**WHAT IS REQUIRED:** Everything from the line that contains "tennis en béton poreux à Lyon" through the final line of the records below should be quoted exactly, except the pictures.

**SOURCE MATERIAL:**
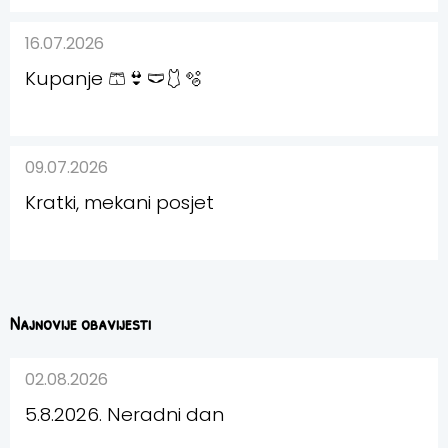
16.07.2026
Kupanje 🩳👙🩲🩱🫧
09.07.2026
Kratki, mekani posjet
Najnovije obavijesti
02.08.2026
5.8.2026. Neradni dan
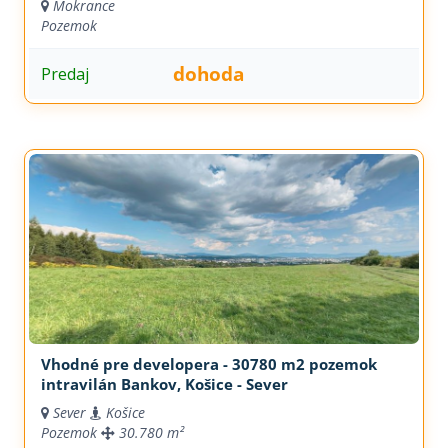
Mokrance
Pozemok
dohoda
Predaj
Vhodné pre developera - 30780 m2 pozemok
intravilán Bankov, Košice - Sever
Sever
Košice
Pozemok
30.780 m²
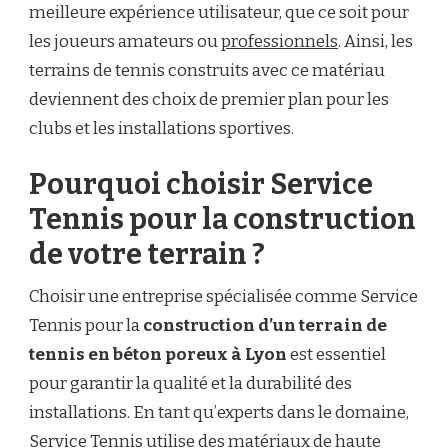
meilleure expérience utilisateur, que ce soit pour
les joueurs amateurs ou
professionnels
. Ainsi, les
terrains de tennis construits avec ce matériau
deviennent des choix de premier plan pour les
clubs et les installations sportives.
Pourquoi choisir Service
Tennis pour la construction
de votre terrain ?
Choisir une entreprise spécialisée comme Service
Tennis pour la
construction d’un terrain de
tennis en béton poreux à Lyon
est essentiel
pour garantir la qualité et la durabilité des
installations. En tant qu’experts dans le domaine,
Service Tennis utilise des matériaux de haute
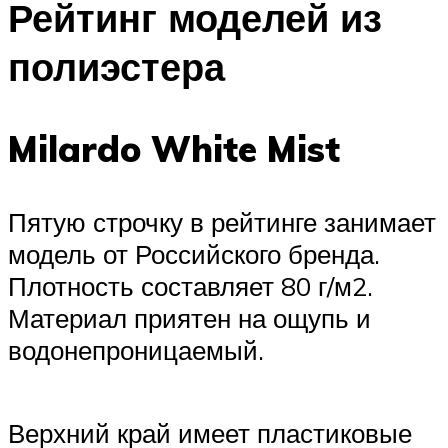
Рейтинг моделей из
полиэстера
Milardo White Mist
Пятую строчку в рейтинге занимает
модель от Российского бренда.
Плотность составляет 80 г/м2.
Материал приятен на ощупь и
водонепроницаемый.
Верхний край имеет пластиковые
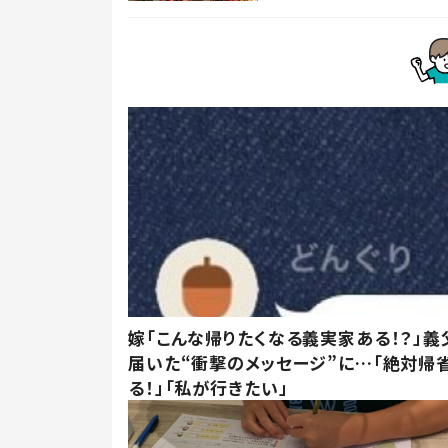
嫁「こんな帰りたくなる義実家ある！？」義
届いた“衝撃のメッセージ”に…「絶対帰
る！」「私が行きたい」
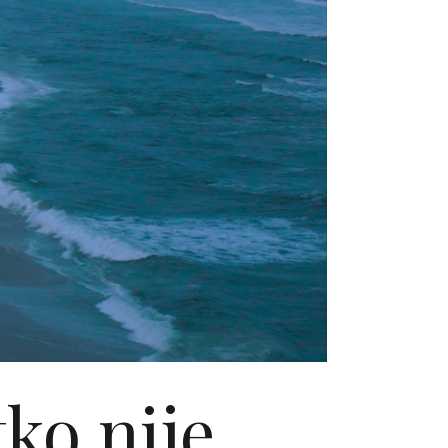
tko nije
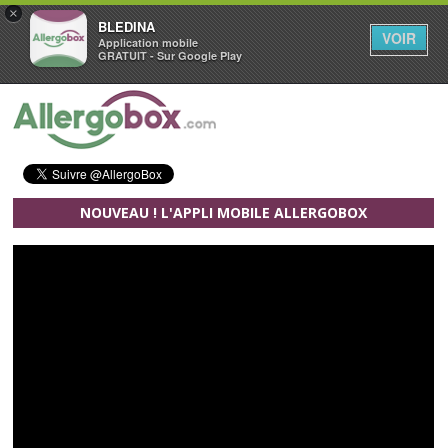
×
BLEDINA
VOIR
Application mobile
GRATUIT - Sur Google Play
Aller au contenu principal
NOUVEAU ! L'APPLI MOBILE ALLERGOBOX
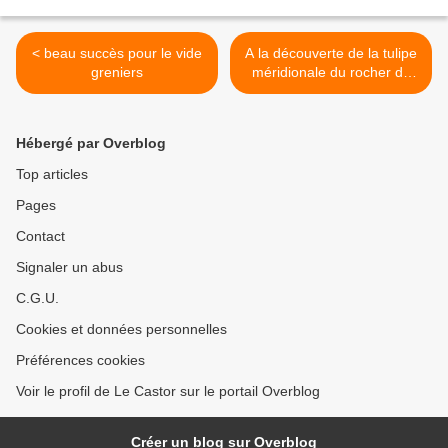
< beau succès pour le vide
A la découverte de la tulipe
greniers
méridionale du rocher de
Scaramus >
Hébergé par Overblog
Top articles
Pages
Contact
Signaler un abus
C.G.U.
Cookies et données personnelles
Préférences cookies
Voir le profil de Le Castor sur le portail Overblog
Créer un blog sur Overblog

**ANSWER SECTION:**
tennis en béton poreux à Lyon
est essentiel
pour garantir la qualité et la durabilité des
installations. En tant qu’experts dans le domaine,
Service Tennis utilise des matériaux de haute
Рейтинг моделей из
полиэстера
Milardo White Mist
Пятую строчку в рейтинге занимает
модель от Российского бренда.
Плотность составляет 80 г/м2.
Материал приятен на ощупь и
водонепроницаемый.
Верхний край имеет пластиковые
嫁「こんな帰りたくなる義実家ある！？」義
届いた“衝撃のメッセージ”に…「絶対帰
る！」「私が行きたい」
tko nije
×
BLEDINA
VOIR
Application mobile
GRATUIT - Sur Google Play
Aller au contenu principal
NOUVEAU ! L'APPLI MOBILE ALLERGOBOX
< beau succès pour le vide
A la découverte de la tulipe
greniers
méridionale du rocher de
Scaramus >
Hébergé par Overblog
Top articles
Pages
Contact
Signaler un abus
C.G.U.
Cookies et données personnelles
Préférences cookies
Voir le profil de Le Castor sur le portail Overblog
Créer un blog sur Overblog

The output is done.